Tuesday, October 22, 2013

Making A Moose Of A Website

President Obama vowed on Monday to see the problems with the healthcare.gov website fixed as soon as possible.

Obama’s new pitch is the health care law itself is “working just fine.” It just has a balky website that needs to be fixed — and will be fixed, he said. 
“Nobody is madder than me about the fact that the website isn’t working as well as it should, which means it’s going to get fixed,” Obama said. 
Much of Obama’s pitch centered on the guts of the law, rather than its online front door. He said there was no “sugarcoating” the tech problems, but he predicted that people will be patient in order to access health care they wouldn’t otherwise get. 
“The essence of the law, the health insurance that’s available to people is working just fine,” Obama said. “The problem has been that the website that’s supposed to make it easy to apply for insurance hasn’t been working. The website has been too slow, people have been getting stuck during the application process.” 
Obama said he has called for a “tech surge” to get HealthCare.gov running up to speed. He again advertised the government’s toll-free phone number as a way people can sign up while HealthCare.gov does not function as promised.

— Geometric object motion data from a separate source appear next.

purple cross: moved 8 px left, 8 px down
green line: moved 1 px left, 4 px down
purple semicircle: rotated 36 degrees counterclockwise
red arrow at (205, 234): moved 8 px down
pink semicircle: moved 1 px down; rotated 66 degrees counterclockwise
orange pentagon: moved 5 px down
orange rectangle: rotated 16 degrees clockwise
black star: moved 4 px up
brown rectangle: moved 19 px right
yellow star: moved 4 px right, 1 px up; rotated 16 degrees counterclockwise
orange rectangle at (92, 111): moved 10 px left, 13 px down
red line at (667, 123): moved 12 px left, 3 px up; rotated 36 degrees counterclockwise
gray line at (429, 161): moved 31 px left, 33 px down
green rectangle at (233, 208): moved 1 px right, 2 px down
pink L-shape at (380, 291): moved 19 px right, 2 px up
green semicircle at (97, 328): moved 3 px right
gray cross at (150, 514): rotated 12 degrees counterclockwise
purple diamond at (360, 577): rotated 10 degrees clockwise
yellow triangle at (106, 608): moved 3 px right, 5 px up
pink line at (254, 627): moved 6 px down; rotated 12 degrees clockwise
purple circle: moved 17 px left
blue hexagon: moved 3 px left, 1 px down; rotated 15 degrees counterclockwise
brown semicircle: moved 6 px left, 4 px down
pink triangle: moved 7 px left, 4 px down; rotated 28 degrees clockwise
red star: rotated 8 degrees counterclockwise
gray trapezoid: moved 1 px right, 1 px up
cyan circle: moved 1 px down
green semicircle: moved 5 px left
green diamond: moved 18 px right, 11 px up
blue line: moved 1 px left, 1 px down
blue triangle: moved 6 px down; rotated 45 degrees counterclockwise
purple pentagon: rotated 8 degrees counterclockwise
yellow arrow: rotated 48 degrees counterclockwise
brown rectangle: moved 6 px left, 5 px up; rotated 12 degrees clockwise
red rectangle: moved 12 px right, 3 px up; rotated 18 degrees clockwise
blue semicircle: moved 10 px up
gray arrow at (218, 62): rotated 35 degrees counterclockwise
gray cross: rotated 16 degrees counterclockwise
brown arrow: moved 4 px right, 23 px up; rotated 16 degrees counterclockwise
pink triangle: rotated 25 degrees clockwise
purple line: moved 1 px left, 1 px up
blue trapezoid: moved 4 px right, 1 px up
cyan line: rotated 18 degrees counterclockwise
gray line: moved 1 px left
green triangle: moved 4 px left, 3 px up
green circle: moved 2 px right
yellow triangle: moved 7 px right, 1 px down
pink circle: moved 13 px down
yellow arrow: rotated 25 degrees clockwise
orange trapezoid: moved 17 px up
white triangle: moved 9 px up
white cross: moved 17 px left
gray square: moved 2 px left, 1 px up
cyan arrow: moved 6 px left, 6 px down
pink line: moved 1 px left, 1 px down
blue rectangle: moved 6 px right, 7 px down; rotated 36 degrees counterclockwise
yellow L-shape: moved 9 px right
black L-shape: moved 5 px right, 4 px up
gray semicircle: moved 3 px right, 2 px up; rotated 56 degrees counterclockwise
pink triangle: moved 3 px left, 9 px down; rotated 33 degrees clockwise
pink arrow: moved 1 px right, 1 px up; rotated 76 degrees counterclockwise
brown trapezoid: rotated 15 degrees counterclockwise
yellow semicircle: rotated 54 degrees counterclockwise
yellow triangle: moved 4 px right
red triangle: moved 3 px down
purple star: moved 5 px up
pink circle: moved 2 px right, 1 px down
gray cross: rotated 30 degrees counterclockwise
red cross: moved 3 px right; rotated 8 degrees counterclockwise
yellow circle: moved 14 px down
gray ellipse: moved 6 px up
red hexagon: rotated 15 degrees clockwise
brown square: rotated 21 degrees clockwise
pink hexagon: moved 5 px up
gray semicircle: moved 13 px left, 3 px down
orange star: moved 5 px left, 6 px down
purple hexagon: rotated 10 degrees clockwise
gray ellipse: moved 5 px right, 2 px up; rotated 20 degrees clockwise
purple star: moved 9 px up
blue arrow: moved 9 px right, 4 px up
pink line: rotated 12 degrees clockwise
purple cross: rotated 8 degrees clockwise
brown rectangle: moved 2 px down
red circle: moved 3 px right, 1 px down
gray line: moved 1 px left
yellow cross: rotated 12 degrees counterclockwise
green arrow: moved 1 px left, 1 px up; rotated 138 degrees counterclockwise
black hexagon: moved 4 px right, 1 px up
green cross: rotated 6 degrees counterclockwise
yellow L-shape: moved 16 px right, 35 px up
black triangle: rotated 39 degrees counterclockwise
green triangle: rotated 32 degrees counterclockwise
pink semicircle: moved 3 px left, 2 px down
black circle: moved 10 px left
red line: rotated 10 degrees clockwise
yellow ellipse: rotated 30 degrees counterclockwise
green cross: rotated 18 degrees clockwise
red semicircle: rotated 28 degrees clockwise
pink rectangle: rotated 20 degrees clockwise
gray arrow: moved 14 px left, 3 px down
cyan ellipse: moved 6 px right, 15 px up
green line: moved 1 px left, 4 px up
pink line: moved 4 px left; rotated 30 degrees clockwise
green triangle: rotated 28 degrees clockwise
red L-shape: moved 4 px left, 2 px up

This is a measured, responsible solution to what have been legitimate problems with the website.

This however is not.

Sarah Palin says the glitches in the online rollout of the Affordable Care Act are a feature, not a bug. 
The former half-term Alaska governor and failed vice presidential candidate suggested Sunday in a Breitbart.com column that design flaws were intentionally implemented to make the system more difficult to use and drive Americans to accept a government fix. 
President Barack Obama admitted Monday that the site needed to be overhauled and announced a “tech surge” to make those repairs, but Palin said the eventual fix would be a Canadian-style socialized health care system.

“These unusable Obamacare websites make a reasonable person wonder how this administration could have made such a colossal bungle of the rollout when they are, after all, the same savvy experts who had the most sophisticated and precise campaign websites ever built,” Palin writes. “They could pinpoint voters down to a city block, but they messed up a website that cost the government over $200 million more than it cost Apple to develop the first iPhone. Purposeful?”

This is why Sarah Palin is not Vice-President, and Barack Obama is President.  As somebody who actually works in IT for a living, I can safely say Sarah Palin knows even less about high-end web solutions that are designed to handle hundreds of thousands of people than she does politics.